Warum das Timing wichtig ist
Schweizer Vorsorgekapitalbezüge sind nicht einfach gewöhnliche Banküberweisungen. Eine Säule-3a-Auszahlung, ein Freizügigkeitsbezug oder der Kapitalbezug aus der Pensionskasse können ein separates Steuerereignis auslösen.
Die steuerliche Behandlung kann davon abhängen, wo Sie bei der Auszahlung des Geldes ansässig sind, in welches Steuerjahr die Auszahlung fällt und ob im selben Zeitraum weiteres Vorsorgekapital bezogen wird.
Für Expats gewinnt die Timing-Frage an Bedeutung, wenn Wegzug, neue steuerliche Ansässigkeit, Stellenwechsel und Kontoschliessung zeitlich nahe beieinander liegen.

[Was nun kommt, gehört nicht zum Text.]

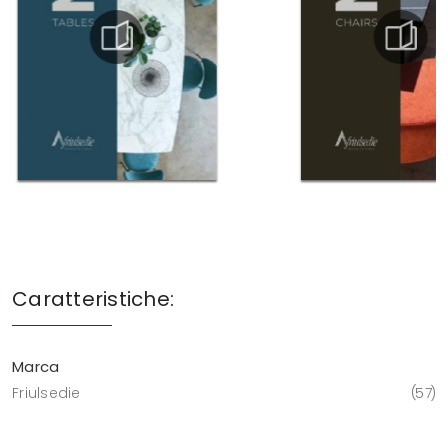
Caratteristiche:
Marca
Friulsedie
57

Warum der Kanton eine Rolle spielt
Die Schweiz ist föderal organisiert. Steuern sind nicht nur eine Bundesangelegenheit. Kantonale und kommunale Regeln können das effektive Ergebnis stark beeinflussen, und Vorsorgekapital wird oft anders behandelt als das ordentliche Erwerbseinkommen.
Aus diesem Grund wird über die Staffelung von Bezügen über mehrere Jahre oder die Nutzung mehrerer Säule-3a-Konten diskutiert. Die Idee dahinter ist, eine zu starke Konzentration von steuerbarem Vorsorgekapital in einem einzigen Steuerjahr zu vermeiden. Der genaue Nutzen ist jedoch einzelfallspezifisch.
Gehen Sie nicht davon aus, dass eine Taktik legal oder sinnvoll ist, nur weil sie in einem Forum erwähnt wird. Prüfen Sie die Regeln der Anbieter, die kantonale Praxis und Ihre tatsächliche Wohnsitzsituation.
Ein sicherer Planungsablauf
Erstens: Listen Sie jedes Vorsorgekonto und die erwartete Auszahlung auf. Zweitens: Bestimmen Sie die frühestmöglichen und spätestmöglichen Bezugsdaten. Drittens: Prüfen Sie, welche Steuerbehörde zu jedem Zeitpunkt das Besteuerungsrecht besitzt.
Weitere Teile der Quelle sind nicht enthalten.